## [ASSIGNMENT]
Output all entries verbatim. Skip pictures.

[SOURCE MATERIAL]

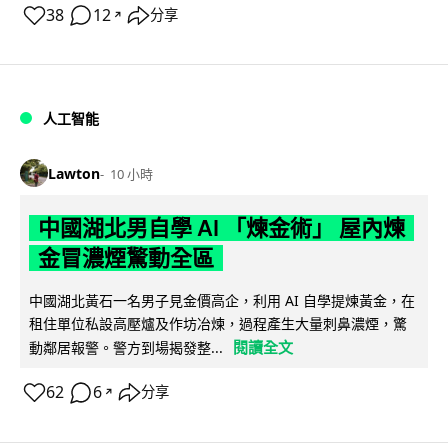
38
12
分享
↗
人工智能
Lawton
10 小時
中國湖北男自學 AI 「煉金術」 屋內煉
金冒濃煙驚動全區
中國湖北黃石一名男子見金價高企，利用 AI 自學提煉黃金，在
租住單位私設高壓爐及作坊冶煉，過程產生大量刺鼻濃煙，驚
閱讀全文
動鄰居報警。警方到場揭發整...
62
6
分享
↗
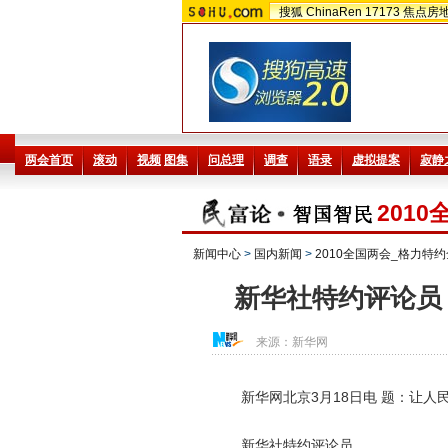
搜狐
ChinaRen
17173
焦点房
201
新闻中心
>
国内新闻
>
2010全国两会_格力特
新华社特约评论员
来源：
新华网
新华网北京3月18日电 题：让人
新华社特约评论员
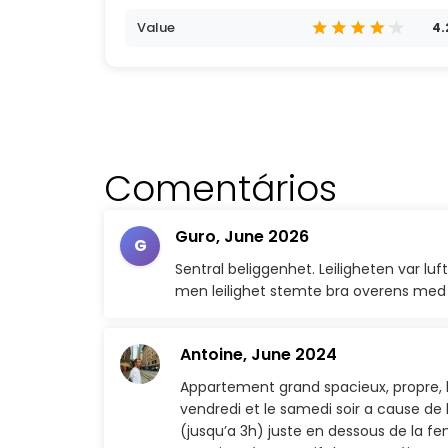
Value
4.
Comentários
Guro,
June 2026
G
Sentral beliggenhet. Leiligheten var lufti
men leilighet stemte bra overens med 
Antoine,
June 2024
Appartement grand spacieux, propre, bonn
vendredi et le samedi soir a cause de 
(jusqu’a 3h) juste en dessous de la f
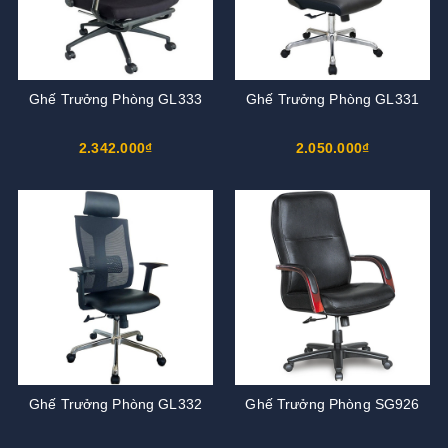
Ghế Trưởng Phòng GL333
Ghế Trưởng Phòng GL331
2.342.000₫
2.050.000₫
Ghế Trưởng Phòng GL332
Ghế Trưởng Phòng SG926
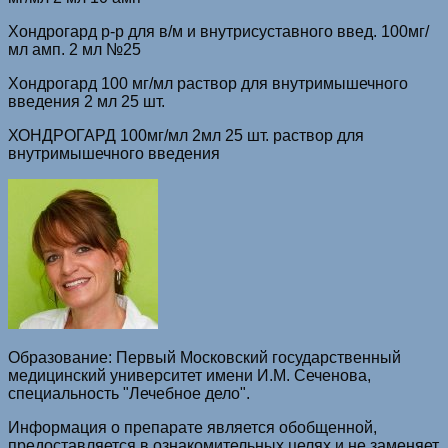
Хондрогард р-р для в/м и внутрисуставного введ. 100мг/
мл амп. 2 мл №25
Хондрогард 100 мг/мл раствор для внутримышечного
введения 2 мл 25 шт.
ХОНДРОГАРД 100мг/мл 2мл 25 шт. раствор для
внутримышечного введения
Образование: Первый Московский государственный
медицинский университет имени И.М. Сеченова,
специальность "Лечебное дело".
Информация о препарате является обобщенной,
предоставляется в ознакомительных целях и не заменяет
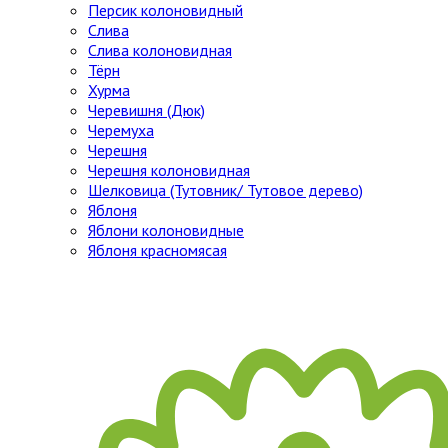
Персик колоновидный
Слива
Слива колоновидная
Тёрн
Хурма
Черевишня (Дюк)
Черемуха
Черешня
Черешня колоновидная
Шелковица (Тутовник/ Тутовое дерево)
Яблоня
Яблони колоновидные
Яблоня красномясая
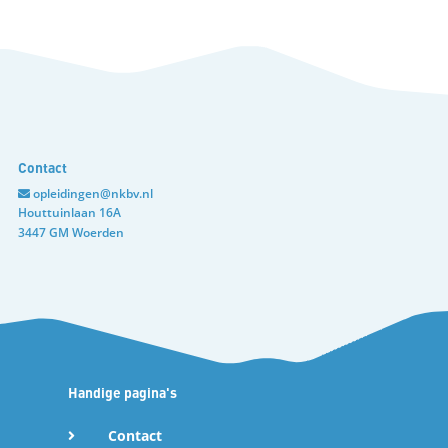
Contact
opleidingen@nkbv.nl
Houttuinlaan 16A
3447 GM Woerden
Handige pagina's
Contact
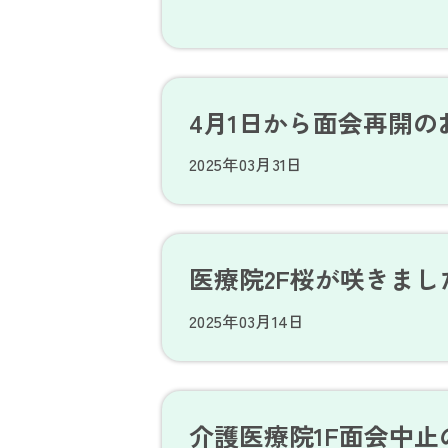
4月1日から面会再開の
2025年03月31日
医療院2F桜が咲きまし
2025年03月14日
介護医療院1F面会中止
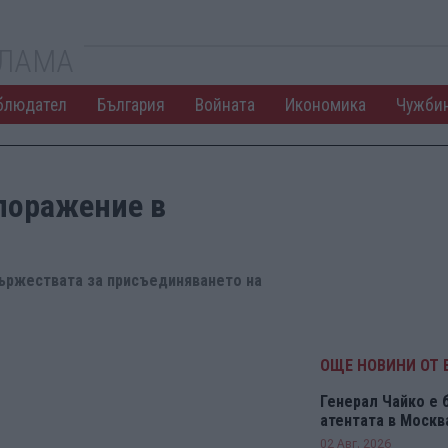
КЛАМА
блюдател
България
Войната
Икономика
Чужби
 поражение в
тържествата за присъединяването на
ОЩЕ НОВИНИ ОТ 
Генерал Чайко е 
атентата в Москв
02 Авг. 2026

[/SOURCE MATERIAL]

## [EXPECTED ANSWER]
38
12
分享
↗
人工智能
Lawton
10 小時
中國湖北男自學 AI 「煉金術」 屋內煉
金冒濃煙驚動全區
中國湖北黃石一名男子見金價高企，利用 AI 自學提煉黃金，在
租住單位私設高壓爐及作坊冶煉，過程產生大量刺鼻濃煙，驚
閱讀全文
動鄰居報警。警方到場揭發整...
62
6
分享
↗
搜狐
ChinaRen
17173
焦点房
201
新闻中心
>
国内新闻
>
2010全国两会_格力特
新华社特约评论员
来源：
新华网
新华网北京3月18日电 题：让人
新华社特约评论员
Value
4.
Comentários
Guro,
June 2026
G
Sentral beliggenhet. Leiligheten var lufti
men leilighet stemte bra overens med 
Antoine,
June 2024
Appartement grand spacieux, propre, bonn
vendredi et le samedi soir a cause de 
(jusqu’a 3h) juste en dessous de la f
Ghế Trưởng Phòng GL333
Ghế Trưởng Phòng GL331
2.342.000₫
2.050.000₫
Ghế Trưởng Phòng GL332
Ghế Trưởng Phòng SG926
Хондрогард р-р для в/м и внутрисуставного введ. 100мг/
мл амп. 2 мл №25
Хондрогард 100 мг/мл раствор для внутримышечного
введения 2 мл 25 шт.
ХОНДРОГАРД 100мг/мл 2мл 25 шт. раствор для
внутримышечного введения
Образование: Первый Московский государственный
медицинский университет имени И.М. Сеченова,
специальность "Лечебное дело".
Информация о препарате является обобщенной,
предоставляется в ознакомительных целях и не заменяет
Персик колоновидный
Слива
Слива колоновидная
Тёрн
Хурма
Черевишня (Дюк)
Черемуха
Черешня
Черешня колоновидная
Шелковица (Тутовник/ Тутовое дерево)
Яблоня
Яблони колоновидные
Яблоня красномясая
Contact
opleidingen@nkbv.nl
Houttuinlaan 16A
3447 GM Woerden
Handige pagina's
Contact
4月1日から面会再開の
2025年03月31日
医療院2F桜が咲きまし
2025年03月14日
介護医療院1F面会中止
КЛАМА
блюдател
България
Войната
Икономика
Чужби
 поражение в
тържествата за присъединяването на
ОЩЕ НОВИНИ ОТ 
Генерал Чайко е 
атентата в Москв
02 Авг. 2026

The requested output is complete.